5 . Use Power Carefully. We are conditioned (especially in the West) to think that power “grows out of the barrel of a gun.” There is indeed a kind of power that comes from threats and brute force – but it is powerless if we refuse to comply with them. There is another kind of power that comes from truth. Let us say that you have been petitioning to have an injustice removed; perhaps you have made your feelings known in polite but firm protest actions, but the other party is not responding. Then you must, as Gandhi said, “not only speak to the head but move the heart also.” And this we can do by taking upon ourselves, to make it clear, the suffering inherent in the unjust system . This is known as Satyagraha, or ‘truth force.’ In extreme cases we may have to do it at the risk of our life (which is why it is good to be very clear about our goals!).

[In the Cuban context there are examples of activists such as Orlando Zapata Tamayo, Laura Inés Pollán Toledo, and Oswaldo Payá Sardiñas who were threatened with death but continued their nonviolent activism risking their lives for their fellow citizens and paid the ultimate price.]

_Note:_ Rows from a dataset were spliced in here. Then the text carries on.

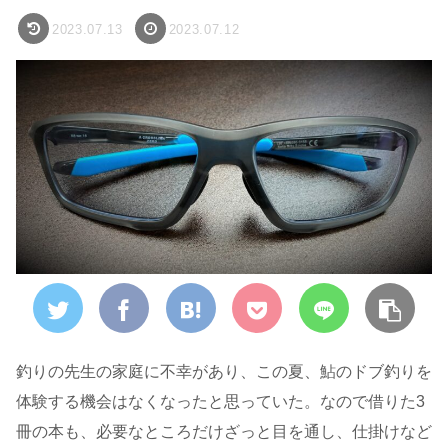
2023.07.13
2023.07.12
釣りの先生の家庭に不幸があり、この夏、鮎のドブ釣りを
体験する機会はなくなったと思っていた。なので借りた3
冊の本も、必要なところだけざっと目を通し、仕掛けなど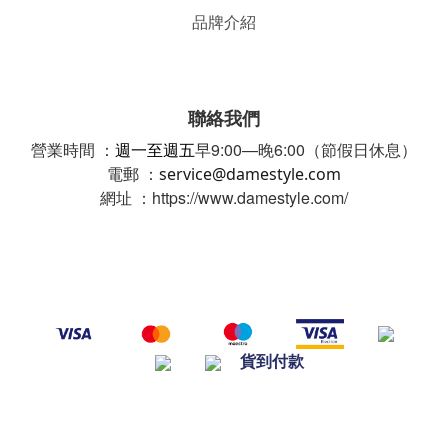
品牌介紹
聯絡我們
營業時間 ：
週一至週五
早9:00—晚6:00（節假日休息）
電郵 ：
service@damestyle.com
網址 ：https://www.damestyle.com/
貨到付款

Do this with care. History, and often our own experience, has shown that even bitter hostilities can melt with this kind of persuasion that seeks to open the eyes of the opponent rather than coerce him or her. Nonetheless, there are times when we must use forms of coercion, for example, when a dictator refuses to step down, and we have to act immediately to end the vast amounts of human suffering that is caused by that person misusing power. Even then, it requires strategic thinking and nonviolent care to do it right. But when time does allow we use the power of patience and persuasion, of enduring rather than inflicting suffering. The changes brought about by persuasion are lasting: one who is persuaded stays persuaded, while someone who is coerced will be just waiting for the chance for revenge.

6 . Claim our Legacy . Nonviolence no longer needs to take place in a vacu um. To know the history of the many nonviolent movements we referred to at the beginning, and be in touch with others involved in similar efforts today, can be very helpful. 

Colleague on my right spoke about the nonviolent revolution in Burkina Faso, but today in Hong Kong a nonviolent movement born in 1989, in reaction to the massacre of students in Beijing in June of that year, anticipated the British handover to main land China in 1997 demanding democratic reforms and an agreement for the transfer that protected the rights and freedoms of Hong Kong residents. Since 1997 when the Chinese communist regime has sought to renege on its agreements: taking over education in order to indoctrinate Hong Kong youth; passing anti-subversion laws that would've gutted civil liberties hundreds of thousands took to the streets nonviolently with concrete demands and succeeded in stopping the power grab. Now in 2014 the announcement was made that the selection of candidates and the universal suffrage of Hong Kongers would not be respected and hundreds of thousands have taken to the streets and key areas of Hong Kong have been occupied.  These are movements worth studying.

Unfortunately, the temptation to embrace violence, especially after provocations with the belief that it will speed up change has been demonstrated time and time again to be a failure. For example following the Sharpesville massacre in 1960 the African National Congress abandoned its nonviolence stance and prolonged the existence of the Apartheid state for another three decades. It was not the African National Congress and the armed struggle that brought the Apartheid regime to the negotiating table but the United Democratic Front (UDF) and mass civic nonviolent action combined with international sanctions.

The path to a free Cuba is to be found in the intersection of principled and strategic nonviolence.